You have that look again, what’s your question? What are we doing today? Well, we could talk about that family tension you’re having right now, but that might take a while and we have so much to cover. We’re going to talk mostly, but I need a couple of props. Hang on...turn your back for a moment. The element of surprise is everything! Now turn back, but quietly. Do you see the kitten in my hands? Say “hello” to Kitty. She’s still so small isn’t she? I only just got her. Nine weeks old is all. Listen, you can hear her little meow, so newborn, right? I love the way she feels, that downy tabby fur, softer than any commercial toy. I’ll bring her closer so you can see her eyes, bluer than glacier water aren't they. If you look closer still you can see the faint brighter stripes in her irises, they remind me of spring grass. And her whiskers, so white and soft. When she trots along her tail is right up in the air. I adore her. There’s a knife over there, would you like to kill her? Any way you like, what’s your fancy?
You’re shocked I know. That’s our western culture. Some animals are pets and others are food, largely depending on how cute they are. I’m glad you chose not to. If you didn't feel a little sick inside I'd have to ask you to leave. I wouldn't have let you harm her anyway. I already told you, I adore her. What kind of monster do you think I am? I feed her milk and she has a velvet pillow I found at the thrift store, she's spoilt really. Sometime this week we'll get her a scratching post…
On the counter over there is a large gold coin, heavy, worth a thousand dollars. If you can have it, if you kill Kitty. What are you going to do now? No, don’t tell me, there’s more to this. Let’s say you chose not to kill Kitty for the coin (we’ll assume you’re well fed and affluent enough to resist). Ready for round two?
This time if you kill Kitty you get ten coins of pure gold… now a hundred coins… now a million coins. Kitty gets it right? You’ve killed her now, I know you have. Lucky for Kitty she’s really here, in my reality, and you aren’t, so she get’s a saucer of milk. I know all the justifications. With that gold I could pay for an operation my mother needs, food for a month for my whole family or I’d never have to work again! The principle you’ve accepted,is that Kitty is worth less than money. If I’m honest, if my kids needed something vital, life or death type situation, I’d kill her too. But at that point it’s a life vs life choice, not a life vs money greed situation.
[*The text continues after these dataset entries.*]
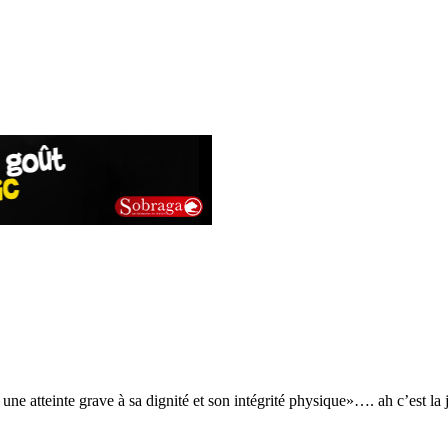
e atteinte grave à sa dignité et son intégrité physique»…. ah c’est la ju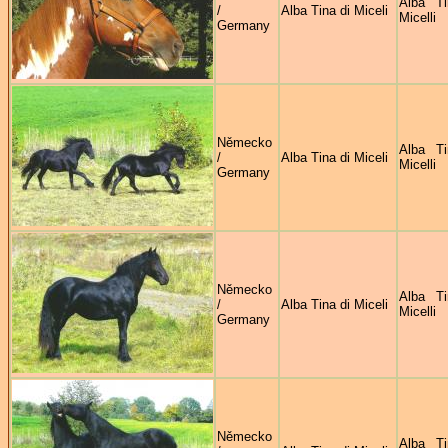
Alba Ti
/
Alba Tina di Miceli
Micelli
Germany
Německo
Alba Ti
/
Alba Tina di Miceli
Micelli
Germany
Německo
Alba Ti
/
Alba Tina di Miceli
Micelli
Germany
Německo
Alba Ti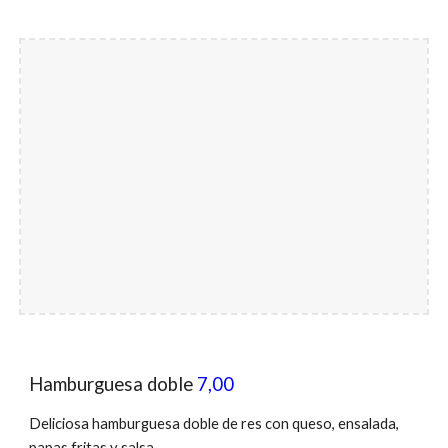
Hamburguesa doble
7,00
Deliciosa hamburguesa
doble de
res con queso, ensalada,
papas fritas y salsa.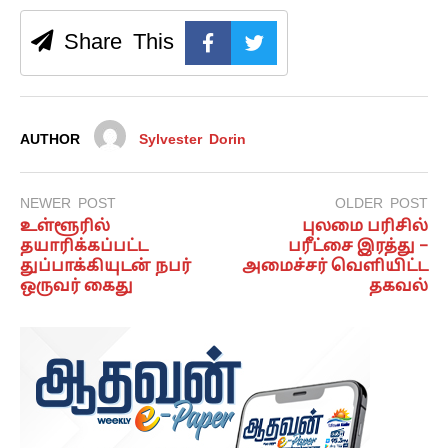
Share This
AUTHOR
Sylvester Dorin
NEWER POST
OLDER POST
உள்ளூரில்
புலமை பரிசில்
தயாரிக்கப்பட்ட
பரீட்சை இரத்து –
துப்பாக்கியுடன் நபர்
அமைச்சர் வெளியிட்ட
ஒருவர் கைது
தகவல்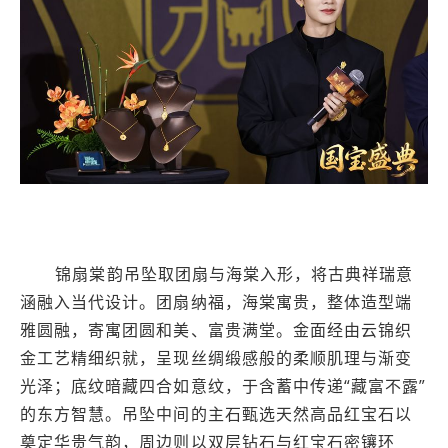
锦扇棠韵吊坠取团扇与海棠入形，将古典祥瑞意
涵融入当代设计。团扇纳福，海棠寓贵，整体造型端
雅圆融，寄寓团圆和美、富贵满堂。金面经由云锦织
金工艺精细织就，呈现丝绸缎感般的柔顺肌理与渐变
光泽；底纹暗藏四合如意纹，于含蓄中传递“藏富不露”
的东方智慧。吊坠中间的主石甄选天然高品红宝石以
奠定华贵气韵，周边则以双层钻石与红宝石密镶环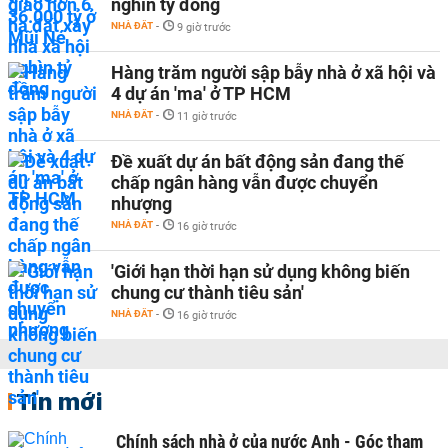
nghìn tỷ đồng
NHÀ ĐẤT
-
9 giờ trước
Hàng trăm người sập bẫy nhà ở xã hội và
4 dự án 'ma' ở TP HCM
NHÀ ĐẤT
-
11 giờ trước
Đề xuất dự án bất động sản đang thế
chấp ngân hàng vẫn được chuyển
nhượng
NHÀ ĐẤT
-
16 giờ trước
'Giới hạn thời hạn sử dụng không biến
chung cư thành tiêu sản'
NHÀ ĐẤT
-
16 giờ trước
Tin mới
Chính sách nhà ở của nước Anh - Góc tham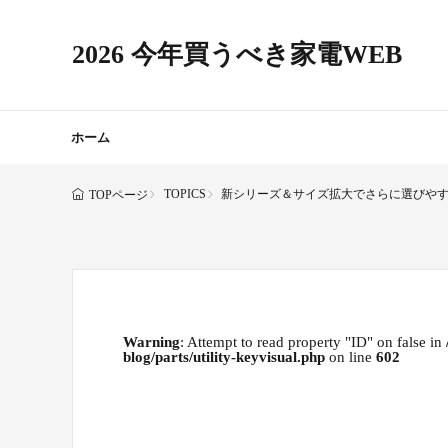
2026 今年買うべき家電WEB
ホーム
TOPICS
新シリーズ＆サイズ拡大でさらに選びやすく
TOPページ
Warning
: Attempt to read property "ID" on false in
blog/parts/utility-keyvisual.php
on line
602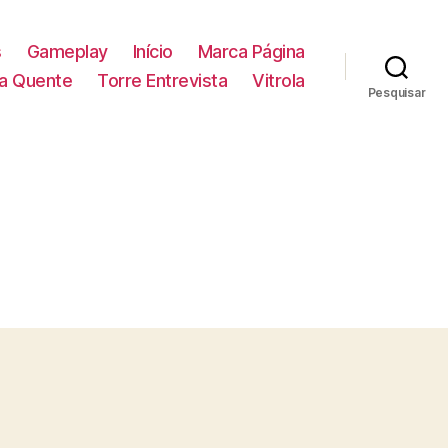
s
Gameplay
Início
Marca Página
la Quente
Torre Entrevista
Vitrola
Pesquisar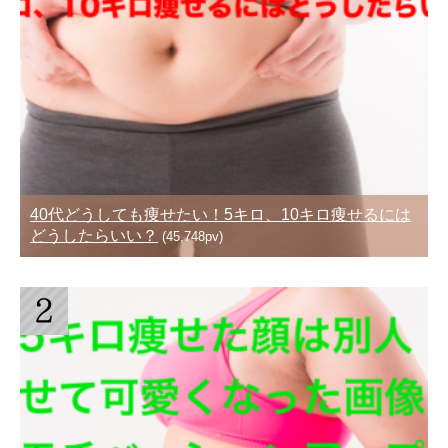
40代どうしても痩せたい！5キロ、10キロ痩せるには
どうしたらいい？
(45,748pv)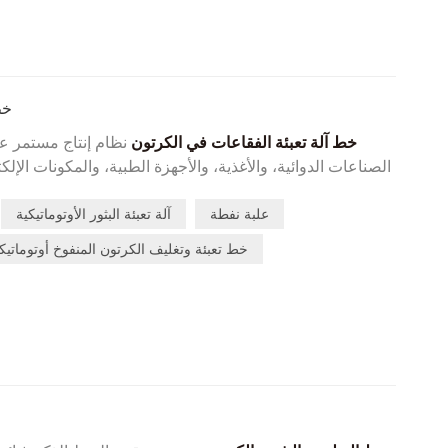
خط
خط آلة تعبئة الفقاعات في الكرتون
نظام إنتاج مستمر عا
الصناعات الدوائية، والأغذية، والأجهزة الطبية، والمكونات الإلك
كبسولات الأقراص في عبوات نفطة، وتحميلها تلقائيًا في عل
من العمليات اللاحقة، مثل التبخير، والختم، ووضع العلامات، والترميز.
علبة نفطة
آلة تعبئة البثور الأوتوماتيكية
خط تعبئة وتغليف الكرتون المنفوخ أوتوماتيكيً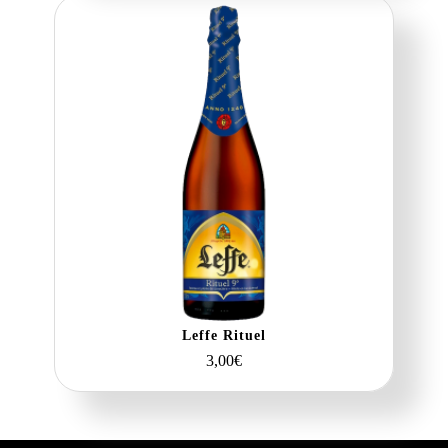
Leffe Rituel
3,00
€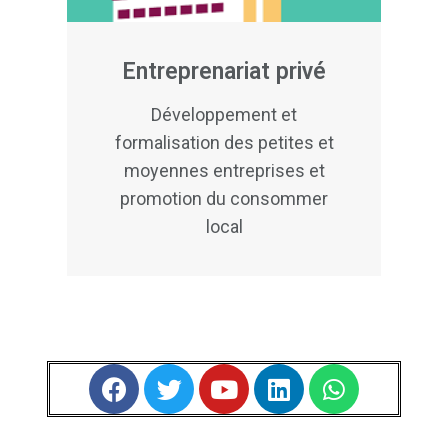
Entreprenariat privé
Développement et
formalisation des petites et
moyennes entreprises et
promotion du consommer
local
Let’s move on to round three, and don’t worry about Kitty, she’s very happy with her milk as you can see. She loves the whole milk best, so creamy. We can throw yarn for her later. Alright already, stop looking at me like I’ve cracked, and no, I don’t want meds. Let’s press on. Now take whatever sum of money you decided to kill Kitty at (I know you did). Now the question is would you kill Kitty and ten other kittens for it? A hundred other kittens? A million other kittens? A hundred million kittens (and Kitty)? At some point you said “no,” right? I hope you did because at some point you’ll realise the “Kitty” dilemma is a micro-model for the entire earth. At what price will you decide to cook the planet? For most folks right now there is no price at all, they do it for free, they pay to do it in fact with “convenience” lifestyles, but I digress again. Let’s get back to Kitty. At some point the life of the kittens was worth more than the cash; but what about Kitty? Why wasn’t she worth saving all on her own, just for her? That’s the thing about philosophy, we have to follow ideas to their logical conclusions. If at some point life out weighed money, then it always should. If money outweighs life, then it always should, and as barbaric as that sounds, it’s where humanity has been heading for a long time.
Ready for the next round? Now we aren’t talking about Kitty. Now it’s you. I know where you are right now, you know I do and I’ve been paid a dollar to kill you with some cheese wire. A dollar? How silly, not enough money, right? That’s what I said too. I said I wouldn’t consider it for less than ten million. Then I’ll get my cat suit on, pick up a pistol and climb in your window tonight... Just kidding! I could be offered any amount of power or money and you (and Kitty) would be perfectly safe, so stop fading away already, I already told you I don’t like it when you go so transparent. Have some backbone! Plus I said I like you, will you try to remember what I say? It’s important.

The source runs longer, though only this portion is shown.